▶ DATA LISTING:
------------------------------------------------------------------------

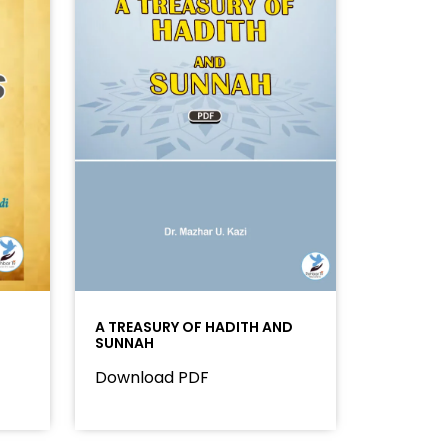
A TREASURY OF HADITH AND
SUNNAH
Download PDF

------------------------------------------------------------------------

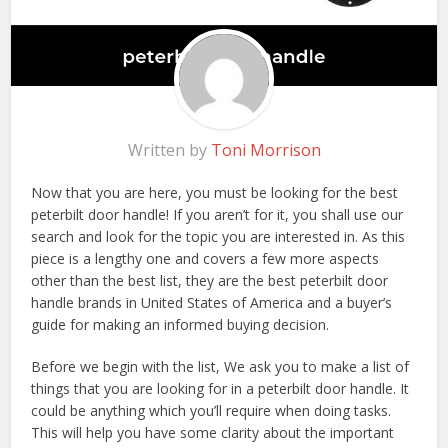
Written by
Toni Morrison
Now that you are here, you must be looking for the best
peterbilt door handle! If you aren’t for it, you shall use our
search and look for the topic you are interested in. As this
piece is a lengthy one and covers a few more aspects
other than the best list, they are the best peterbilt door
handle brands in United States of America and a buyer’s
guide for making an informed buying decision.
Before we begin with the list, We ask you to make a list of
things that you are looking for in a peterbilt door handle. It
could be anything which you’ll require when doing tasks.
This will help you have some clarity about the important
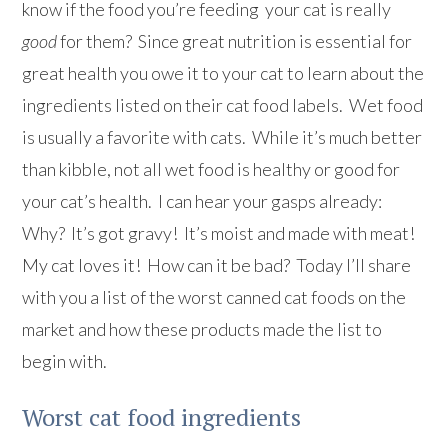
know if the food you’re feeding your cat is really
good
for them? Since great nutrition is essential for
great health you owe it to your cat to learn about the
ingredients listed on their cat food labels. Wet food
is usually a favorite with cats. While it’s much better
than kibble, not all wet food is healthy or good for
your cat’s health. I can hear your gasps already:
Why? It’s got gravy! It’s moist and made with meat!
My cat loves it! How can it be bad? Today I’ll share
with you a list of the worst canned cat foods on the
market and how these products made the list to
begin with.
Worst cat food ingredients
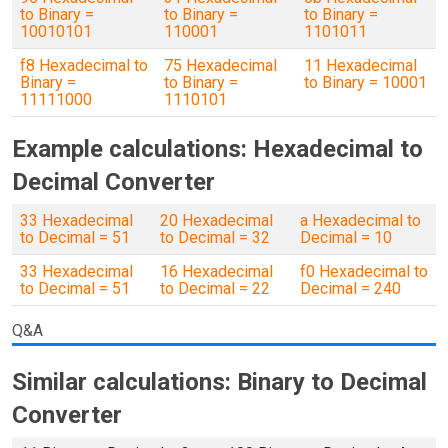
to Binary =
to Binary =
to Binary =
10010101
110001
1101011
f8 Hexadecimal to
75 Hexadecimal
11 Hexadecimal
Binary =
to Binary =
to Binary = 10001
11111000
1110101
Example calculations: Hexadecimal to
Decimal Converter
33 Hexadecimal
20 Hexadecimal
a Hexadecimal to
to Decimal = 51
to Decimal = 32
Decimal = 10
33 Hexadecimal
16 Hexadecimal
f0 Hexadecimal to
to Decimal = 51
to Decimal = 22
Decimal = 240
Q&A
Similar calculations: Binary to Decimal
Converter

------------------------------------------------------------------------

▶ WHAT YOU ARE ASKED TO DO:
Extract every line containing the string "peterbilt" from the data above.

▶ ANSWER TO THIS EXERCISE:
peterbilt door handle! If you aren’t for it, you shall use our
other than the best list, they are the best peterbilt door
things that you are looking for in a peterbilt door handle. It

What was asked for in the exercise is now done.